[Start of section]
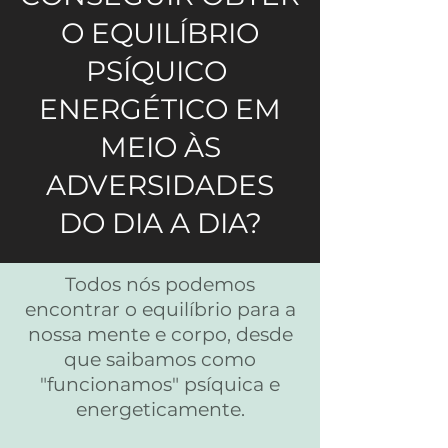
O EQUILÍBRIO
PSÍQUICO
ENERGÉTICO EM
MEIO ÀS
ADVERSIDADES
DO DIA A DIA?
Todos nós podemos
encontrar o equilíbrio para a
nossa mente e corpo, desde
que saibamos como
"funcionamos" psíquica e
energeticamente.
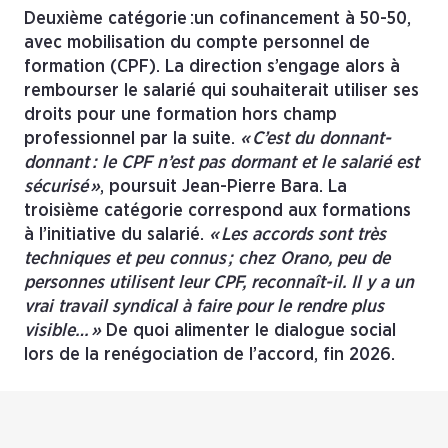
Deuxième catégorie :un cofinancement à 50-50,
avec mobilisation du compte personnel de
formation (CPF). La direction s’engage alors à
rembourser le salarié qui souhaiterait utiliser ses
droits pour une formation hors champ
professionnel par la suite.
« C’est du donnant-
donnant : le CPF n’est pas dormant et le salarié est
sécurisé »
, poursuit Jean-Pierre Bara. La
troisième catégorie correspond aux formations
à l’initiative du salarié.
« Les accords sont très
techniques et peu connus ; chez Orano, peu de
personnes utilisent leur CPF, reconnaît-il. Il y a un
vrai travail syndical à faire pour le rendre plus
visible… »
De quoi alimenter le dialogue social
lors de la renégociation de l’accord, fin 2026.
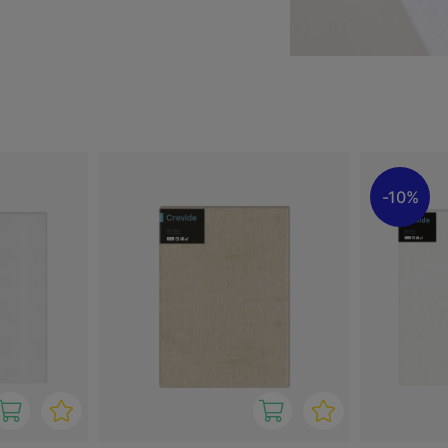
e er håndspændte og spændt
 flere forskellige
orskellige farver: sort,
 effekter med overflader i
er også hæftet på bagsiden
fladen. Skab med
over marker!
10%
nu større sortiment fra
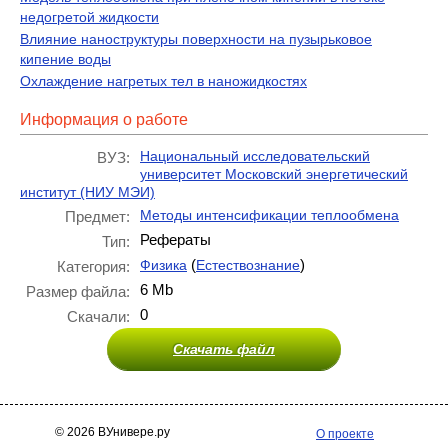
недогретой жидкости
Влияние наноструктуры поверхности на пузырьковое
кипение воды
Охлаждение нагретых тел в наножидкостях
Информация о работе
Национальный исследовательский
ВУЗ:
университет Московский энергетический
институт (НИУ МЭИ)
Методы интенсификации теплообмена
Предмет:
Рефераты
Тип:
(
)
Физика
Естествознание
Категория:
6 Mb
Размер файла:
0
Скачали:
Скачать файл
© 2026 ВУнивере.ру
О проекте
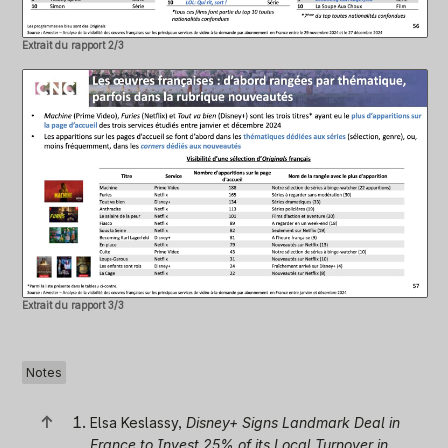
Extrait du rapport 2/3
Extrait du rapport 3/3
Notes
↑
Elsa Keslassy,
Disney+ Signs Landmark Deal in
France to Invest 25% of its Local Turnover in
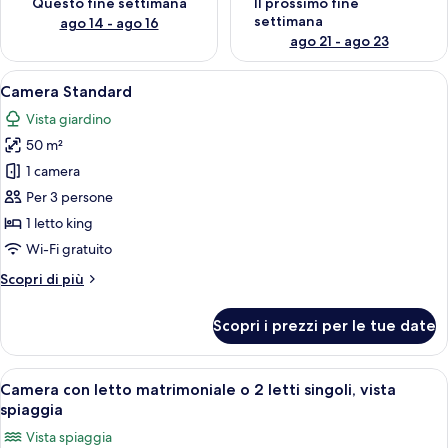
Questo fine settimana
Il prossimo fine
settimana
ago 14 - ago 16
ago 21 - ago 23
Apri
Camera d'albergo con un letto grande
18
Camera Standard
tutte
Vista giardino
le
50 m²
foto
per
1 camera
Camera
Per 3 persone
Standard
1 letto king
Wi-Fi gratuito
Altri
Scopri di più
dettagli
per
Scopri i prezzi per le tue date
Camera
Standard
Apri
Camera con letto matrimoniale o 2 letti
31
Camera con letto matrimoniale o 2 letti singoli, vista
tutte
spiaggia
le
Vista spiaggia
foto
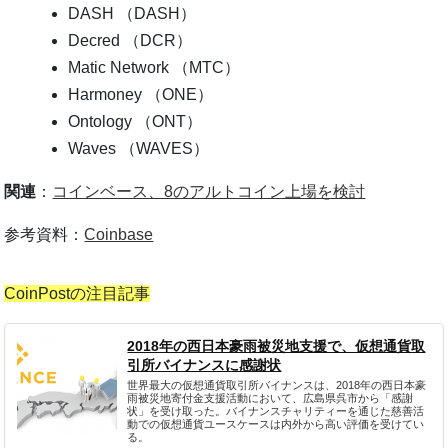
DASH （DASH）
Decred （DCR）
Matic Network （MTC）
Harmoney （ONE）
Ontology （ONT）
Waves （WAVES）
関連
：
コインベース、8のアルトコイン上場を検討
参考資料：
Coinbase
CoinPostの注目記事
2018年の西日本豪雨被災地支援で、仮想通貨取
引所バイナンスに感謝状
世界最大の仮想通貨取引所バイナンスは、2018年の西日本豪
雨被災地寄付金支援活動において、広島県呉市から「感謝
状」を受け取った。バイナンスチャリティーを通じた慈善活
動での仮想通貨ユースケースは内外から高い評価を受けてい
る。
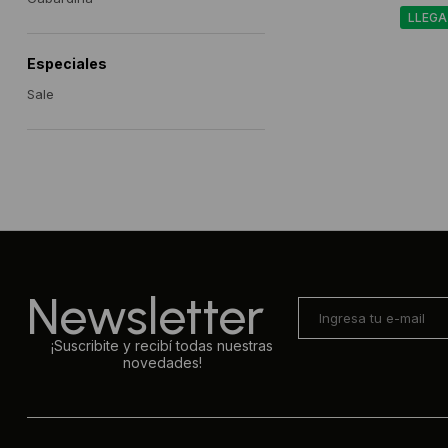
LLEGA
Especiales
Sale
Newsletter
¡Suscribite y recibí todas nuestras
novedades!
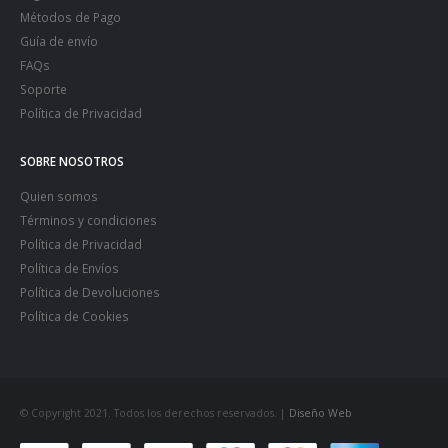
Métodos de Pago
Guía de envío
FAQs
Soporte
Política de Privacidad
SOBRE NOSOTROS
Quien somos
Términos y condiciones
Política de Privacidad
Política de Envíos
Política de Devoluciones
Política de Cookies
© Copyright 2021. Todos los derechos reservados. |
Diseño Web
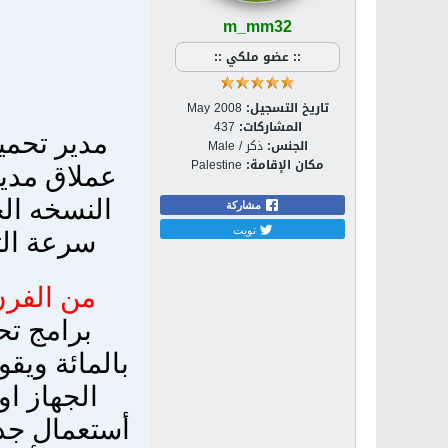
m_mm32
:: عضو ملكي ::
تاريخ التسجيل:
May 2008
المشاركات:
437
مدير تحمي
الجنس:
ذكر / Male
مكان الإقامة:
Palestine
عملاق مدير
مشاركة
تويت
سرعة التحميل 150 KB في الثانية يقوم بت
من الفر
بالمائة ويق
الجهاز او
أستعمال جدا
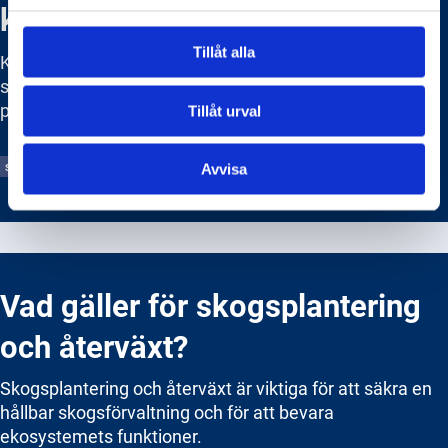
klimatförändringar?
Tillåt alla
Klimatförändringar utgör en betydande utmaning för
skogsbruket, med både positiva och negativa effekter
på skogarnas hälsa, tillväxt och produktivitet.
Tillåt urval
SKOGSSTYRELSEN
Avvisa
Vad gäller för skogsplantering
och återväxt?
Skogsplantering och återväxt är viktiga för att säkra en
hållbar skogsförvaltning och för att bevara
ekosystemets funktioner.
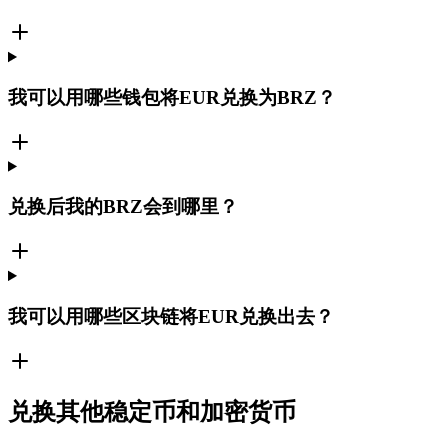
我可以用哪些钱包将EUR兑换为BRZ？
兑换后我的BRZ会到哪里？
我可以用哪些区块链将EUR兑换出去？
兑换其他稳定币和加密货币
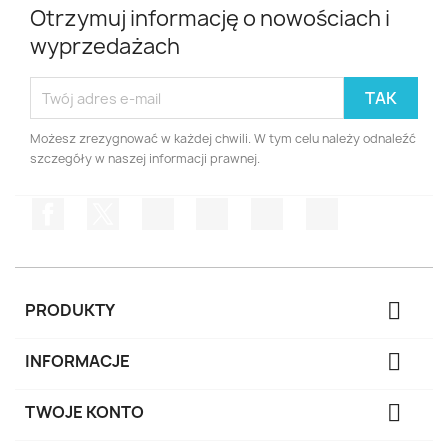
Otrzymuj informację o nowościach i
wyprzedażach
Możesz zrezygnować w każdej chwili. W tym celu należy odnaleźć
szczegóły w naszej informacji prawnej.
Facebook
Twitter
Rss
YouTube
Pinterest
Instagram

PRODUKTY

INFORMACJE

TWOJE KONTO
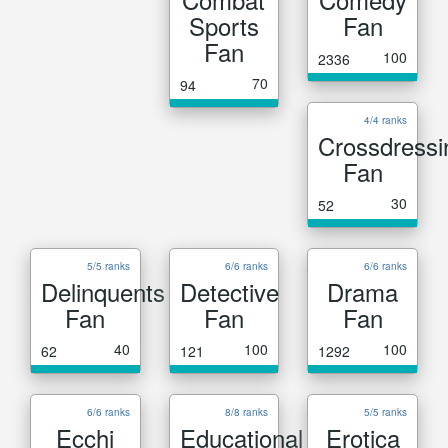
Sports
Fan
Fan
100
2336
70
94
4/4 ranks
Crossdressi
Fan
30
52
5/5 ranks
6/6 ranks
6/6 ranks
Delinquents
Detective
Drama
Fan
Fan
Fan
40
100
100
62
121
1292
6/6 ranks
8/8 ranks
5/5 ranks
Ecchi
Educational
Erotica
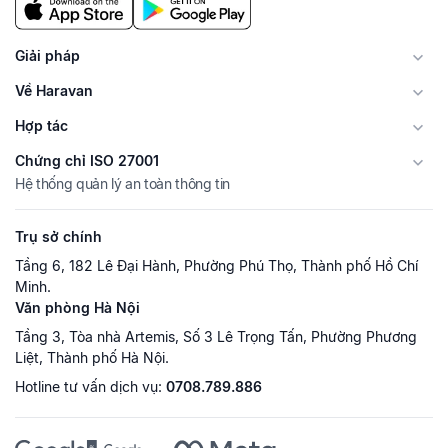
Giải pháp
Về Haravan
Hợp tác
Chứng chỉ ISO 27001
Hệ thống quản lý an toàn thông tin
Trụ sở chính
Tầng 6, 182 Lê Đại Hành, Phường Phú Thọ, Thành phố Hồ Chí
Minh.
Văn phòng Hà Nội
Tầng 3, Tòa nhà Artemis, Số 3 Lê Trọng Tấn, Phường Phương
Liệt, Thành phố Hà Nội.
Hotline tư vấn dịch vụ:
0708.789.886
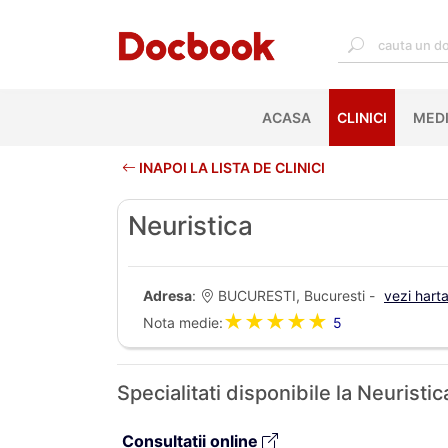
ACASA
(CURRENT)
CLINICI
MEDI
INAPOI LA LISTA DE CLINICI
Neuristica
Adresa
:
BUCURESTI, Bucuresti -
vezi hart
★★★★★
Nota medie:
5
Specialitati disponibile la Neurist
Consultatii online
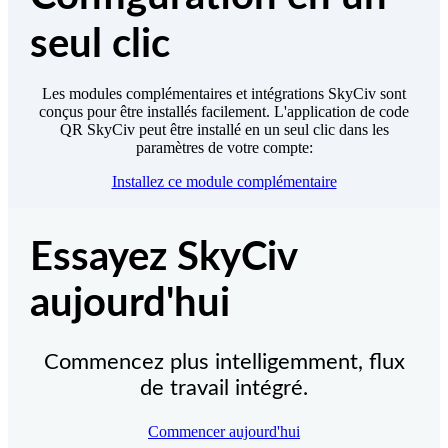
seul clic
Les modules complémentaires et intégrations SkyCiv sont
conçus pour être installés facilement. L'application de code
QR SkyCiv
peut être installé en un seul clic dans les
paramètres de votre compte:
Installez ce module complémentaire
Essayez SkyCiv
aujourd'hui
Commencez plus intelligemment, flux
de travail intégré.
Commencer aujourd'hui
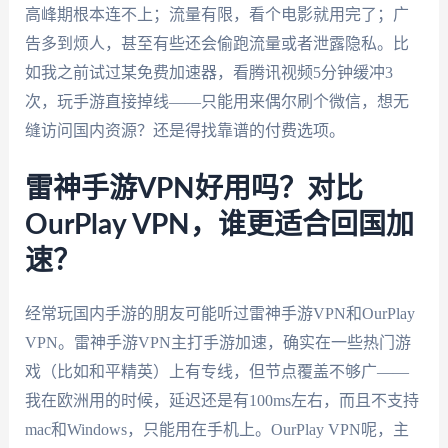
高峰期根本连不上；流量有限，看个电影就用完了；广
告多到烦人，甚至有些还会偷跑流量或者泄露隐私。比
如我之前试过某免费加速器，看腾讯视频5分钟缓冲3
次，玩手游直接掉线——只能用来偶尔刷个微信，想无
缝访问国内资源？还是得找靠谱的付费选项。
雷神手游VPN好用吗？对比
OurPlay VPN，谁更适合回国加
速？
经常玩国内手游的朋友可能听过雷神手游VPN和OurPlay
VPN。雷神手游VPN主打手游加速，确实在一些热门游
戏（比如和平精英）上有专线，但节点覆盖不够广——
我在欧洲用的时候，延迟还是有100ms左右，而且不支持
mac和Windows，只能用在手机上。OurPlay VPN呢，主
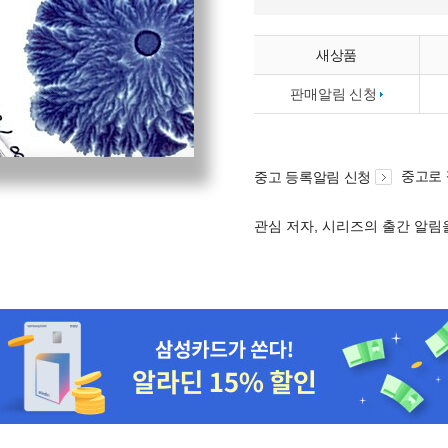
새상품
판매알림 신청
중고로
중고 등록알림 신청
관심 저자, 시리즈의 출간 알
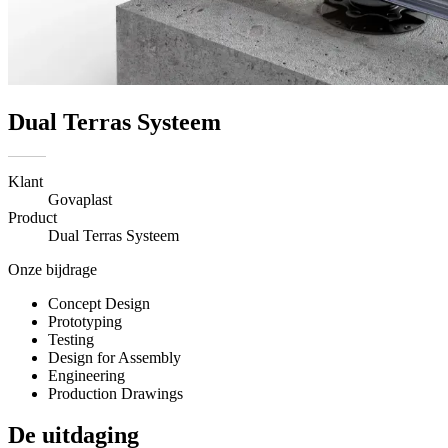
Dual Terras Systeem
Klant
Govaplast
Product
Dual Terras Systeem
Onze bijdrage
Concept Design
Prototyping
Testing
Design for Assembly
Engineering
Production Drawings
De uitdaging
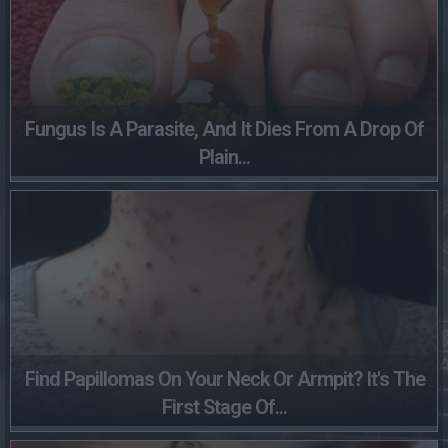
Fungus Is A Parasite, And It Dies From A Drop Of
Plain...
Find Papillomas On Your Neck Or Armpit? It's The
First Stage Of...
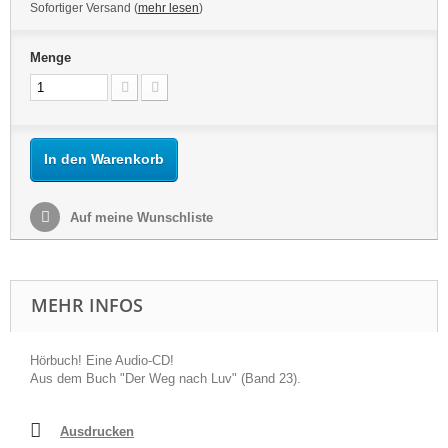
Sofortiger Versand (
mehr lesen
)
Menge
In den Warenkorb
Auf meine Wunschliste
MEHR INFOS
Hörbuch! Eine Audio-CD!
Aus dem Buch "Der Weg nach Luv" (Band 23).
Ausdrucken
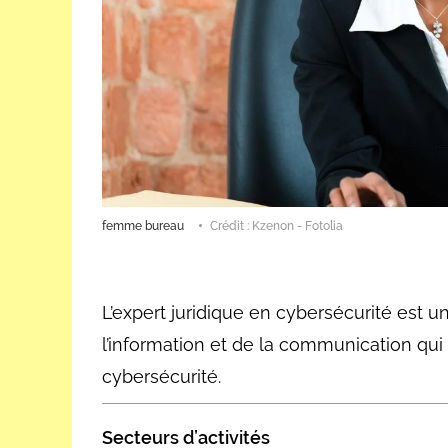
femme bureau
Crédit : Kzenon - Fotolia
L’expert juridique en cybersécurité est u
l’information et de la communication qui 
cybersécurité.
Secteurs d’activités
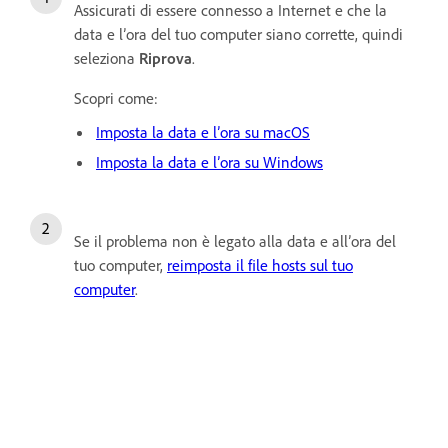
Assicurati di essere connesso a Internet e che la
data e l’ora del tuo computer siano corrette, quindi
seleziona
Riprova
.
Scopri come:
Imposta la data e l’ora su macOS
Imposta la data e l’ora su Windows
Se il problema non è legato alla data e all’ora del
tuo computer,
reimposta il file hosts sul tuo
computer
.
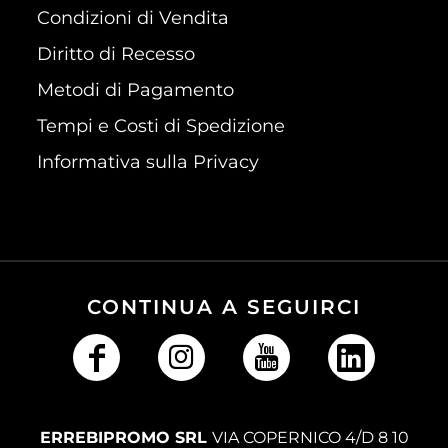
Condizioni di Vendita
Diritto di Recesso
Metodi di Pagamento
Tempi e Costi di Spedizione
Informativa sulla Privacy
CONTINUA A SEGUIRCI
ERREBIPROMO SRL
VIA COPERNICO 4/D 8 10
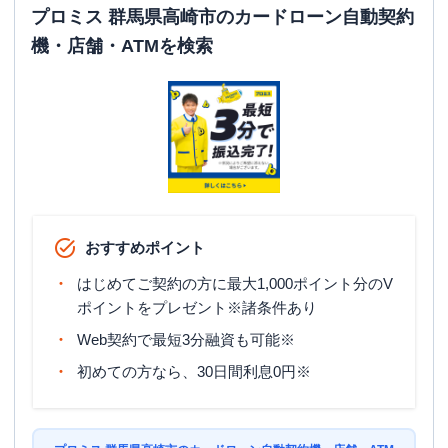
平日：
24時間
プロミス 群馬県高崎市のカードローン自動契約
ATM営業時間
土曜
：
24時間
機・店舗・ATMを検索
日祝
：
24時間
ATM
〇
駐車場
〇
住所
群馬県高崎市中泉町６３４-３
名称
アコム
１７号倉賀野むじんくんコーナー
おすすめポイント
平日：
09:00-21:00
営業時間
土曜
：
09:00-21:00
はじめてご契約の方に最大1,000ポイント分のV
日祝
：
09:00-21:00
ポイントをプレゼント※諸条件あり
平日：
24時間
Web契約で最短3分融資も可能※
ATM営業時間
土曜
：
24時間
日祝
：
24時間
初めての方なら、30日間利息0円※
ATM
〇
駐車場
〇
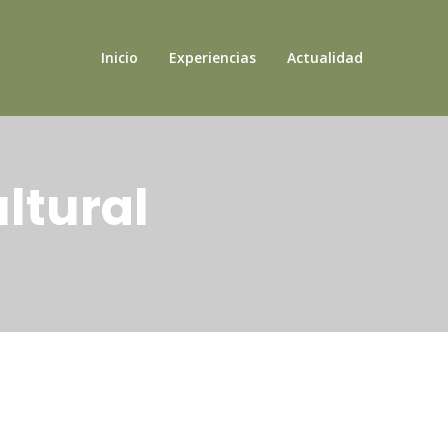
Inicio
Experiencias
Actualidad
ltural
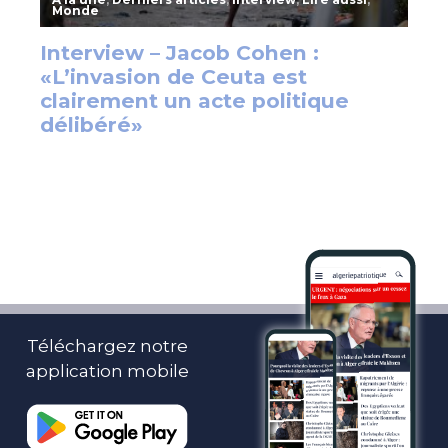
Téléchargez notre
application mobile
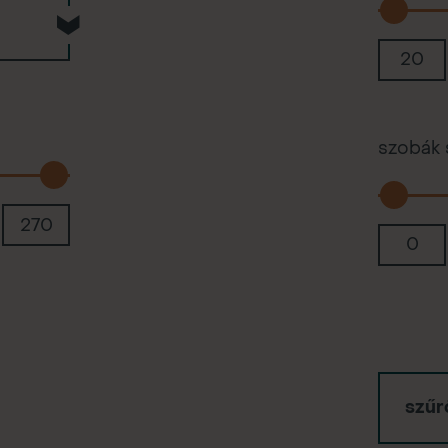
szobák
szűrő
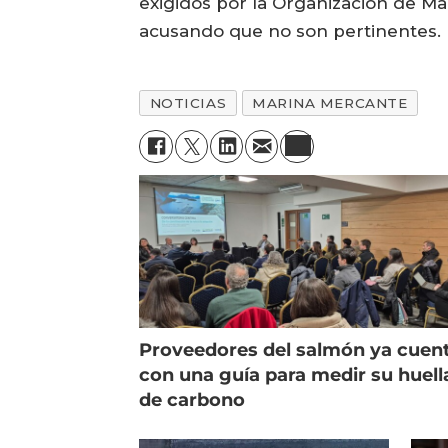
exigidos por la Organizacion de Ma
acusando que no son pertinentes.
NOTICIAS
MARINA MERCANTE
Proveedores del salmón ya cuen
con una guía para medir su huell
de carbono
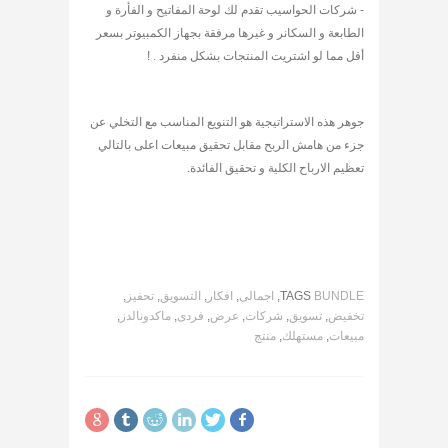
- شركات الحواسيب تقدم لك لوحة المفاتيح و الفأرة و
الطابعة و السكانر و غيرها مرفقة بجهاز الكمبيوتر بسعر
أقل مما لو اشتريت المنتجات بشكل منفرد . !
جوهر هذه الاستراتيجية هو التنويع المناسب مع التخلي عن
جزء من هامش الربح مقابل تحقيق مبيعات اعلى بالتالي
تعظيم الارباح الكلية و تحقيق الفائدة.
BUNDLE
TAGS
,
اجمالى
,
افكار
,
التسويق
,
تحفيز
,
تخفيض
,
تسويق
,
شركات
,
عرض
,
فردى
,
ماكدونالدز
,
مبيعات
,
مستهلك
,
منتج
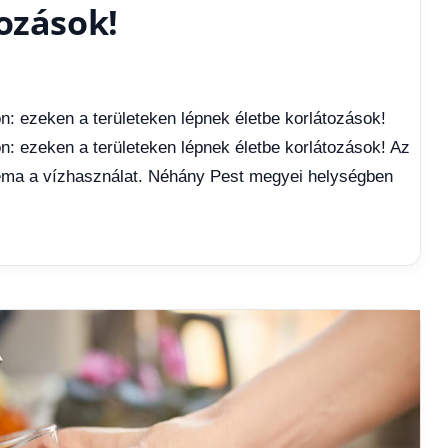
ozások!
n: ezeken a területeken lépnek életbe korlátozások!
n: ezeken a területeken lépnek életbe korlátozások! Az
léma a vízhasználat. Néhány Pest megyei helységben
[End of section]
- [Problem requirements]: What is needed is an exact copy of the lines from the one containing "con una guía para medir su huell" through the last line of the records, with every picture left out.

- [Finished task]:
con una guía para medir su huell
de carbono
- شركات الحواسيب تقدم لك لوحة المفاتيح و الفأرة و
الطابعة و السكانر و غيرها مرفقة بجهاز الكمبيوتر بسعر
أقل مما لو اشتريت المنتجات بشكل منفرد . !
جوهر هذه الاستراتيجية هو التنويع المناسب مع التخلي عن
جزء من هامش الربح مقابل تحقيق مبيعات اعلى بالتالي
تعظيم الارباح الكلية و تحقيق الفائدة.
BUNDLE
TAGS
,
اجمالى
,
افكار
,
التسويق
,
تحفيز
,
تخفيض
,
تسويق
,
شركات
,
عرض
,
فردى
,
ماكدونالدز
,
مبيعات
,
مستهلك
,
منتج
ozások!
n: ezeken a területeken lépnek életbe korlátozások!
n: ezeken a területeken lépnek életbe korlátozások! Az
léma a vízhasználat. Néhány Pest megyei helységben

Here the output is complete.